In Bayern ist es gleich zu zwei Zugunfällen gekommen. Ausgerechnet auf der Meridian-Strecke von Holzkirchen nach Rosenheim hat es erneut gekracht. Ein Nahverkehrszug ist dort gegen einen ins Gleis hängenden Baum gekracht. Bei der Kollision nahe dem Bahnhof Kreuzstraße in der Gemeinde Valley (Landkreis Miesbach) wurde am Mittwochmorgen niemand verletzt, wie die Bayerische Oberlandbahn (BOB) als Betreiber der Linie mitteilte. Sie richtete einen Ersatzverkehr mit Omnibussen ein.
Die BOB rechnete damit, dass der Zugverkehr schell wieder aufgenommen werden kann, da die Oberleitung nicht repariert werden müsse. Der Zwischenfall ereignete sich rund 20 Kilometer von der Stelle in Bad Aibling entfernt, wo am 9. Februar zwei Meridian-Züge frontal zusammenstießen.

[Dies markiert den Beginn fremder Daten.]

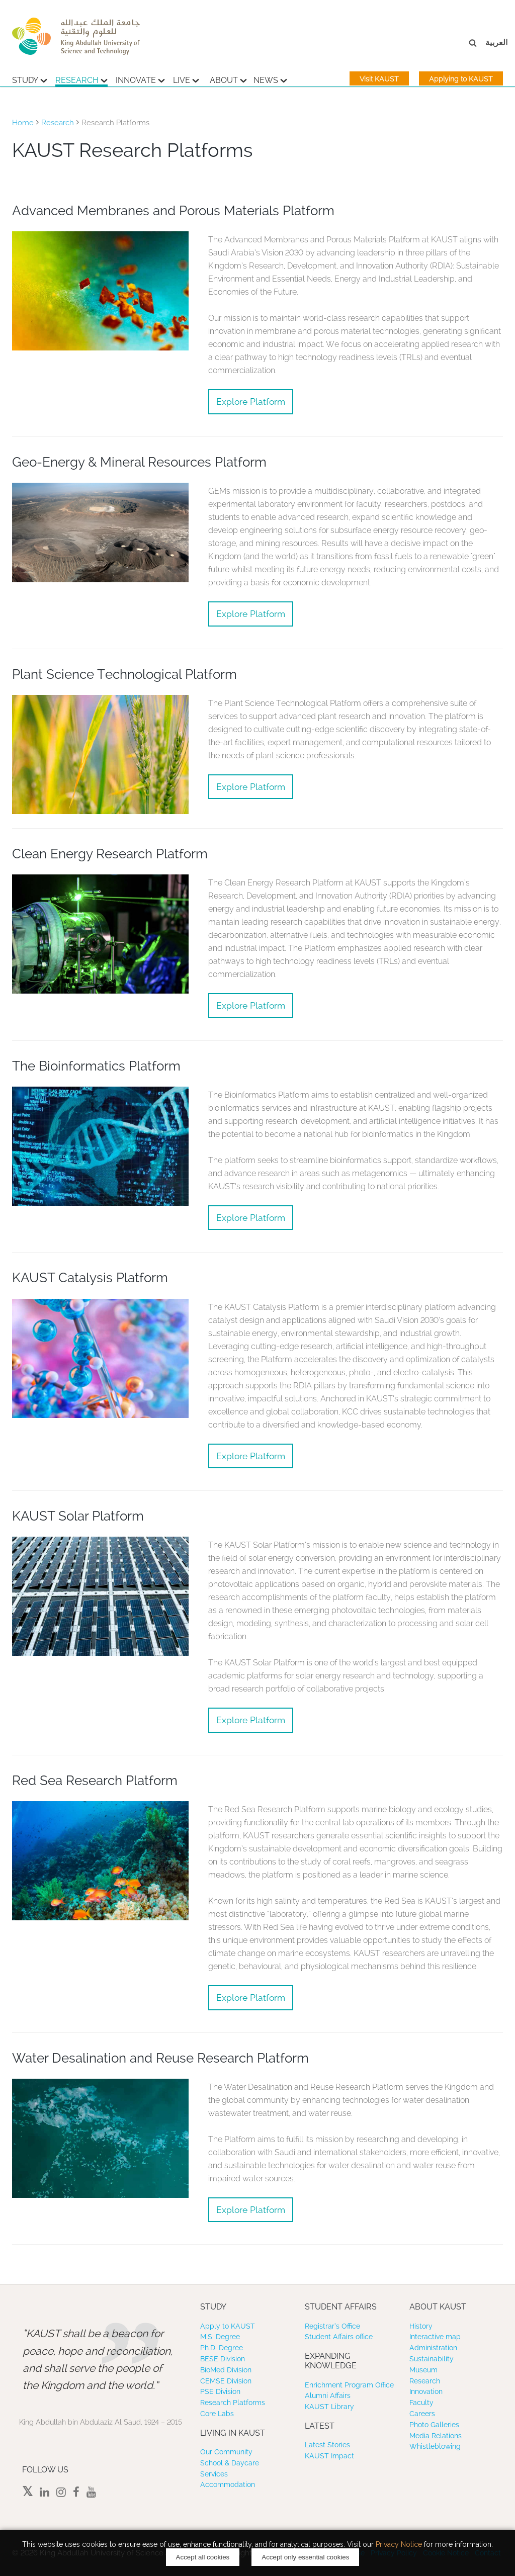 Image resolution: width=515 pixels, height=2576 pixels. Describe the element at coordinates (349, 2385) in the screenshot. I see `Enrichment Program Office` at that location.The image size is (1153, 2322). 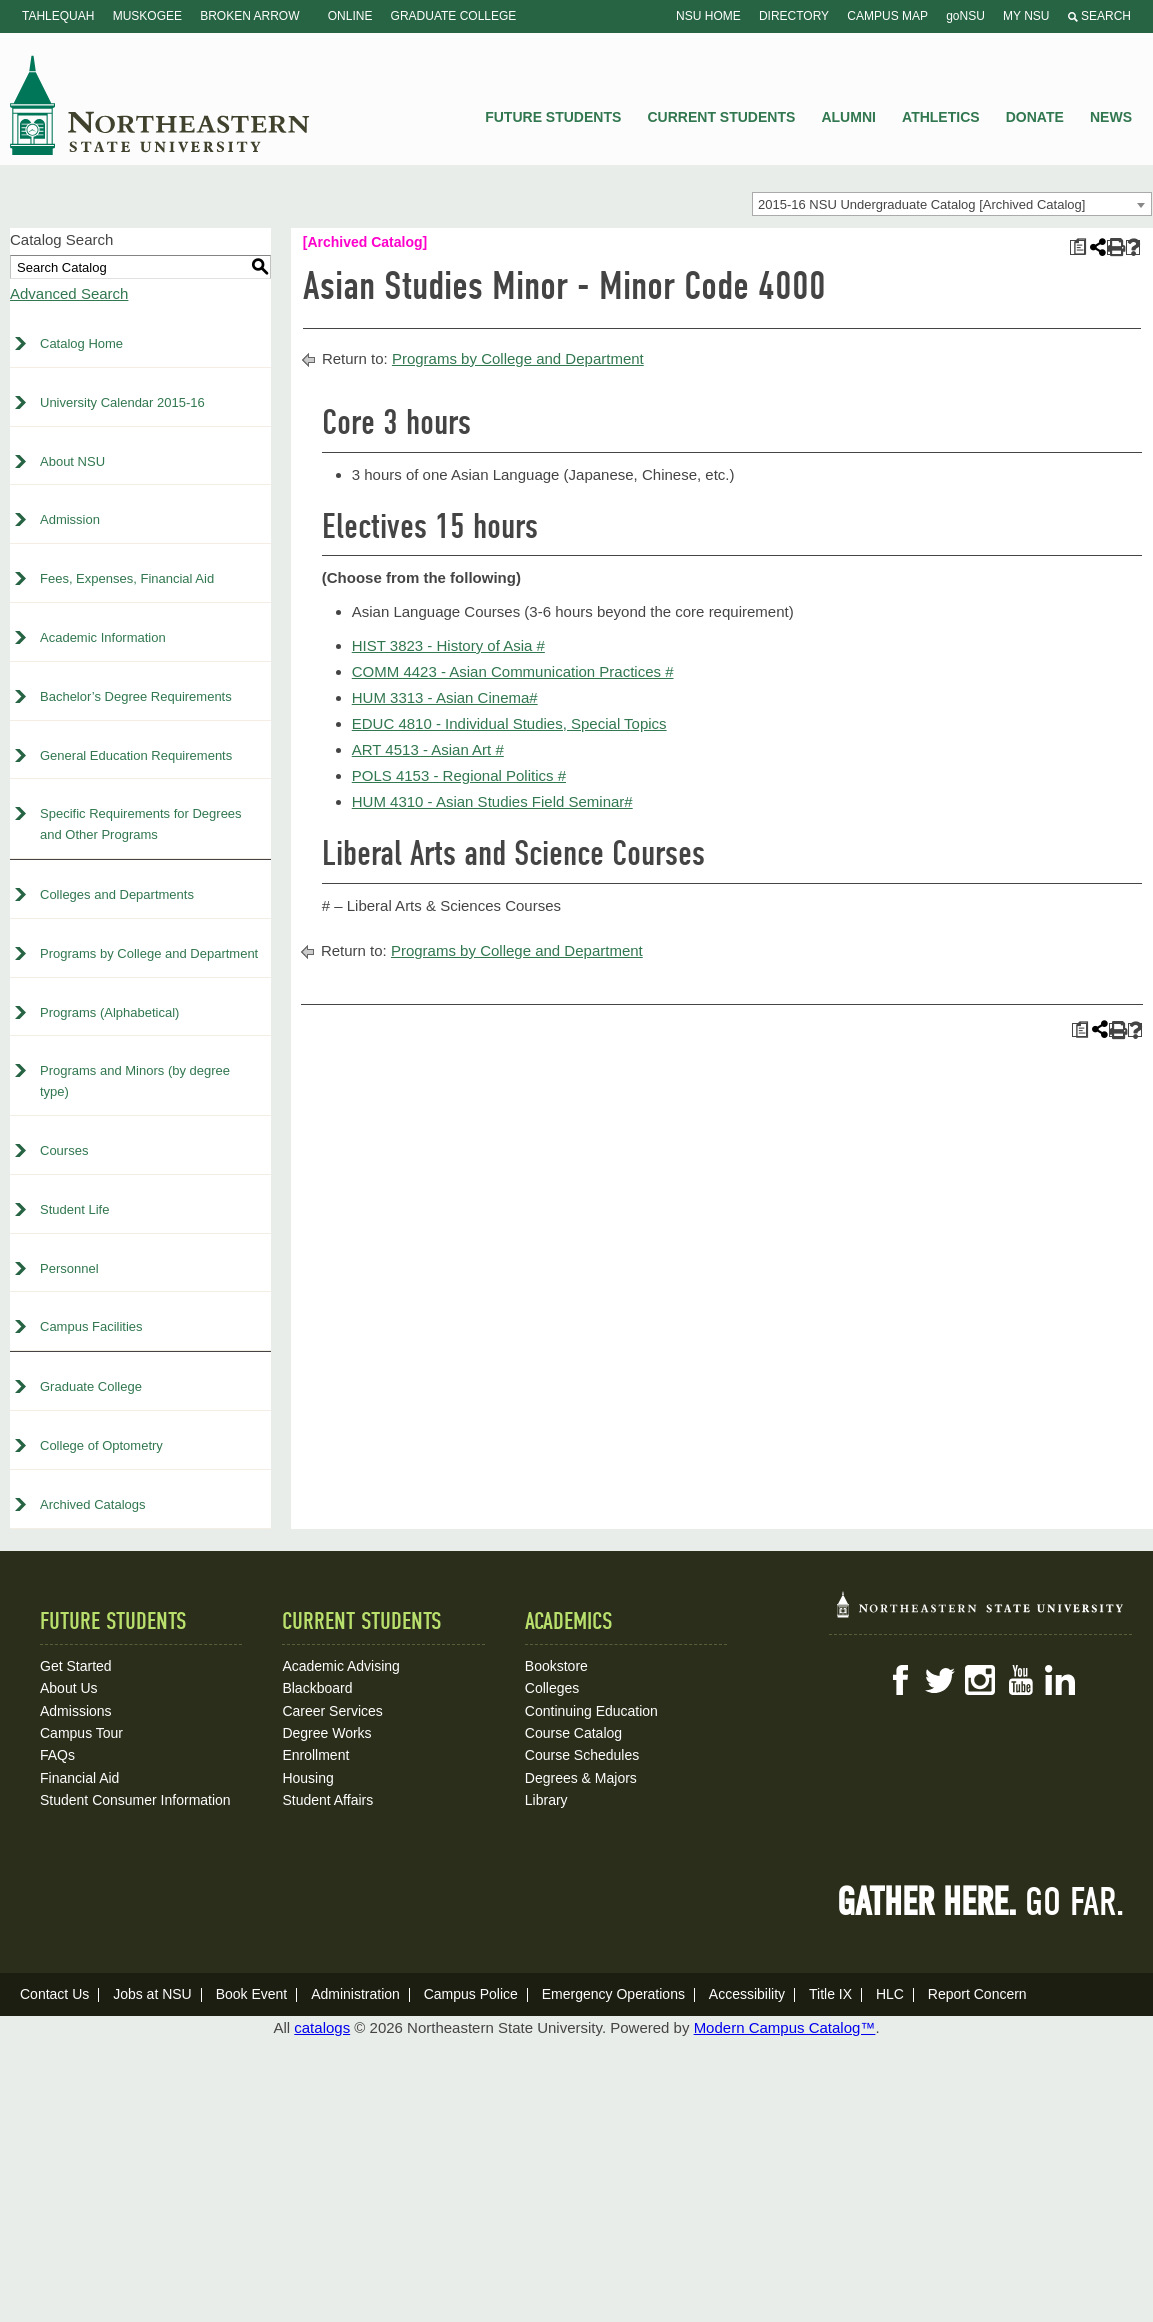 What do you see at coordinates (315, 1755) in the screenshot?
I see `Enrollment` at bounding box center [315, 1755].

Der Zug krachte in einen Bagger
Auch im oberbayerischen Tüßling bei Altötting gab es einen Unfall. Ein Nahverkehrszug ist dort an einem Bahnübergang in einen Bagger gekracht. Der Unfall ereignete sich in der Nacht zum Mittwoch, als an dem für Autos derzeit gesperrten Übergang Bauarbeiten durchgeführt wurden.
Bei dem Zusammenstoß erlitt der Lokführer nach Angaben der Bundespolizei einen leichten Schock. Der Baggerführer konnte sich durch einen Sprung aus dem Führerhaus in Sicherheit bringen. Der Zugbegleiter und die drei Fahrgäste blieben unverletzt.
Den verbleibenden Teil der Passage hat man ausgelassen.